Welcome to the year 2030. Welcome to my city - or should I say, "our city." I don't own anything. I don't own a car. I don't own a house. I don't own any appliances or any clothes.

It might seem odd to you, but it makes perfect sense for us in this city. Everything you considered a product, has now become a service. We have access to transportation, accommodation, food and all the things we need in our daily lives. One by one all these things became free, so it ended up not making sense for us to own much.

First communication became digitized and free to everyone. Then, when clean energy became free, things started to move quickly. Transportation dropped dramatically in price. It made no sense for us to own cars anymore, because we could call a driverless vehicle or a flying car for longer journeys within minutes. We started transporting ourselves in a much more organized and coordinated way when public transport became easier, quicker and more convenient than the car. Now I can hardly believe that we accepted congestion and traffic jams, not to mention the air pollution from combustion engines. What were we thinking?

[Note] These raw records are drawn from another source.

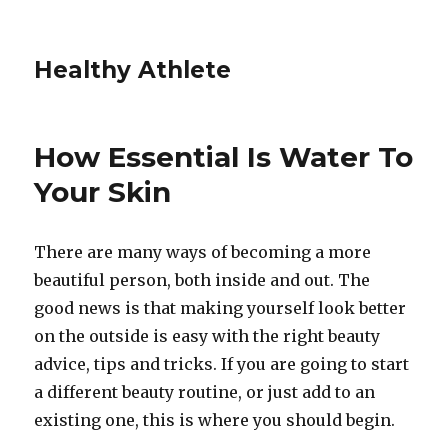
Healthy Athlete
How Essential Is Water To
Your Skin
There are many ways of becoming a more
beautiful person, both inside and out. The
good news is that making yourself look better
on the outside is easy with the right beauty
advice, tips and tricks. If you are going to start
a different beauty routine, or just add to an
existing one, this is where you should begin.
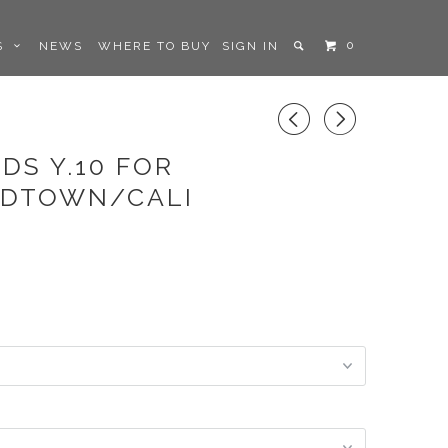
0
LS
NEWS
WHERE TO BUY
SIGN IN
◅
▻
DS Y.10 FOR
IDTOWN/CALI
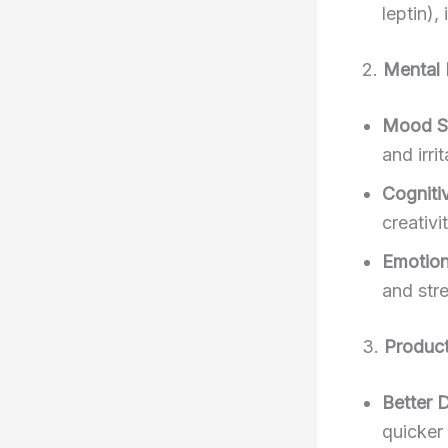
leptin),
2.
Mental 
Mood St
and irrit
Cogniti
creativ
Emotion
and stre
3.
Product
Better 
quicker 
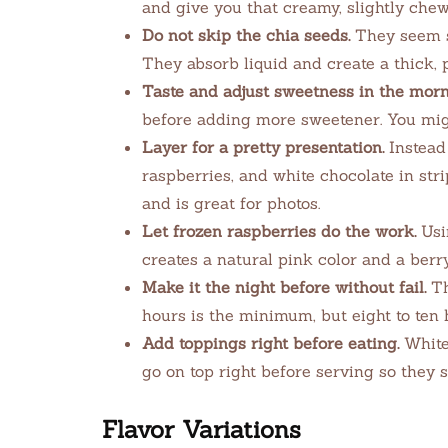
and give you that creamy, slightly chew
Do not skip the chia seeds.
They seem sm
They absorb liquid and create a thick, 
Taste and adjust sweetness in the morn
before adding more sweetener. You might
Layer for a pretty presentation.
Instead 
raspberries, and white chocolate in stri
and is great for photos.
Let frozen raspberries do the work.
Usin
creates a natural pink color and a berry
Make it the night before without fail.
Th
hours is the minimum, but eight to ten h
Add toppings right before eating.
White 
go on top right before serving so they s
Flavor Variations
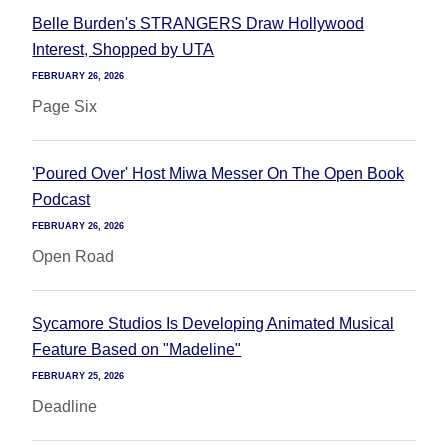
Belle Burden's STRANGERS Draw Hollywood
Interest, Shopped by UTA
FEBRUARY 26, 2026
Page Six
'Poured Over' Host Miwa Messer On The Open Book
Podcast
FEBRUARY 26, 2026
Open Road
Sycamore Studios Is Developing Animated Musical
Feature Based on "Madeline"
FEBRUARY 25, 2026
Deadline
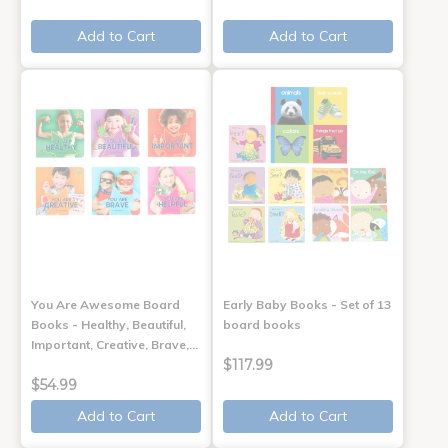
Add to Cart
Add to Cart
You Are Awesome Board
Early Baby Books - Set of 13
Books - Healthy, Beautiful,
board books
Important, Creative, Brave,…
$117.99
$54.99
Add to Cart
Add to Cart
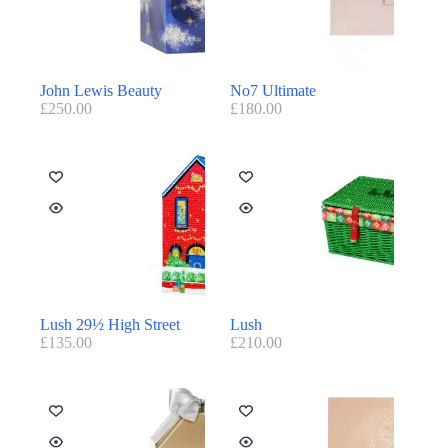
John Lewis Beauty
No7 Ultimate
£
250.00
£
180.00
Lush 29½ High Street
Lush
£
135.00
£
210.00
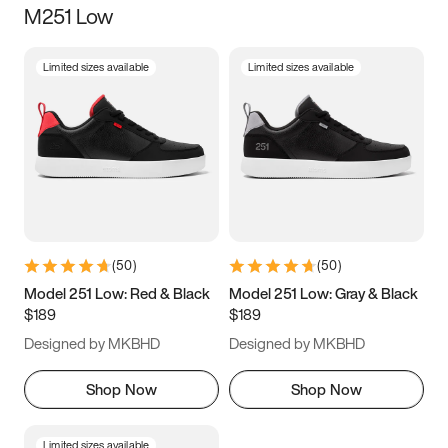
M251 Low
Size
Limited sizes available
Limited sizes available
Women
’s
Men
’s
3.5
4
4.5
5
5.5
6
6.5
7
7.5
8
8.5
9
(
50
)
(
50
)
9.5
10
10.5
11
Model 251 Low: Red & Black
Model 251 Low: Gray & Black
$189
$189
11.5
12
12.5
13
Designed by MKBHD
Designed by MKBHD
13.5
14
14.5
15
Shop Now
Shop Now
Limited sizes available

Sometimes I use my bike when I go to see some of my friends. I enjoy the exercise and the ride. It kind of gets the soul to come along on the journey. Funny how some things seem never seem to lose their excitement: walking, biking, cooking, drawing and growing plants. It makes perfect sense and reminds us of how our culture emerged out of a close relationship with nature.

In our city we don't pay any rent, because someone else is using our free space whenever we do not need it. My living room is used for business meetings when I am not there.

Once in a while, I will choose to cook for myself. It is easy - the necessary kitchen equipment is delivered at my door within minutes. Since transport became free, we stopped having all those things stuffed into our home. Why keep a pasta-maker and a crepe cooker crammed into our cupboards? We can just order them when we need them.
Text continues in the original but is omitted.